A scanso di equivoci, va detto che Wild non è quello che si definirebbe un film coraggioso: si attiene infatti ai canoni del racconto di viaggio, riuscendo a fonderlo con il dramma biografico di una donna che non riesce a perdonarsi. Siamo sugli stessi binari geografici di Into the wild, ma le tematiche e le riflessioni suggeriscono somiglianze ben più evidenti col recente Tracks, dove una stravolta Mia Wasikowska attraversava il deserto australiano alla ricerca di redenzione personale. Lo stesso fa Cheryl, intraprendendo un percorso che è agli antipodi di quello di Christopher McCandless, in fuga dalla società ma fiducioso e ottimista.

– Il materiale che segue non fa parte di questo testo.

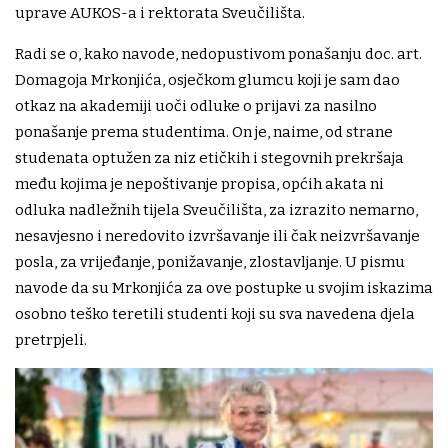
uprave AUKOS-a i rektorata Sveučilišta.
Radi se o, kako navode, nedopustivom ponašanju doc. art.
Domagoja Mrkonjića, osječkom glumcu koji je sam dao
otkaz na akademiji uoči odluke o prijavi za nasilno
ponašanje prema studentima. On je, naime, od strane
studenata optužen za niz etičkih i stegovnih prekršaja
među kojima je nepoštivanje propisa, općih akata ni
odluka nadležnih tijela Sveučilišta, za izrazito nemarno,
nesavjesno i neredovito izvršavanje ili čak neizvršavanje
posla, za vrijeđanje, ponižavanje, zlostavljanje. U pismu
navode da su Mrkonjića za ove postupke u svojim iskazima
osobno teško teretili studenti koji su sva navedena djela
pretrpjeli.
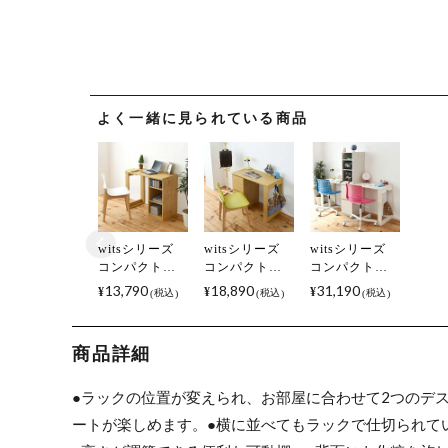
よく一緒に見られている商品
witsシリーズ
witsシリーズ
witsシリーズ
コンパクトツ
コンパクトツ
コンパクトツ
インデスク ラ
インデスク チ
インデスク 2台
13,790
18,890
31,190
¥
¥
¥
税込
税込
税込
ックタイプ 幅
ェストタイプ
セット ラック
900×奥行450×
幅900×奥行
&チェストタイ
高さ740mm
450×高さ
プ 幅900×奥行
商品詳細
740mm
450×高さ
740mm
●ラックの位置が変えられ、お部屋に合わせて2つのデ
ートが楽しめます。
●横に並べてもラックで仕切られて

L'(anti)eroina di Vallée è invece circospetta, a tratti sfiduciata e sopraffatta da un mondo che, in tutto e per tutto, sembra volerla sommergere: in questo, i suggestivi ma ostili paesaggi degli Stati Uniti diventano specchio delle passate vicissitudini di Cheryl, del dolore che l'ha aggredita sin dall'infanzia, senza che vi fosse stata preparata. Meraviglia bambinesca e cinismo si danno la mano nell'interpretazione di Reese Witherspoon (qui anche in veste di produttrice), che offre la summa delle sue capacità metamorfiche nell'affrontare un personaggio dall'adolescenza fino all'età adulta, mostrandone le contraddizioni con una verosimiglianza che supera i confini della messinscena e diventa verità. L'immersione dell'ex fidanzatina d'America in un ruolo non privo di zone d'ombra conferma il talento di Vallée nel ritrarre personaggi travagliati e emotivamente policromi, a maturare un interesse già palesato con Dallas Buyers Club.

Si perdona volentieri a Wild qualche scivolone nel miele - la scena più patetica coinvolge un lama e un bambino che intona Red River Valley, alla vigilia di un catartico pianto della nostra Cheryl. In fondo, è pur sempre una storia sentimentale, e se l'intento era quello di emozionare e avvicinare il pubblico alla protagonista a prescindere dal suo discutibile percorso biografico, Vallée ha centrato il bersaglio con rara precisione, superando i precedenti da cui muove i suoi passi con parecchi punti di scarto. Non resta che aspettare il prossimo passaggio di testimone, per assistere a una nuova trasformazione di una storia antica come il mondo, vera come la natura.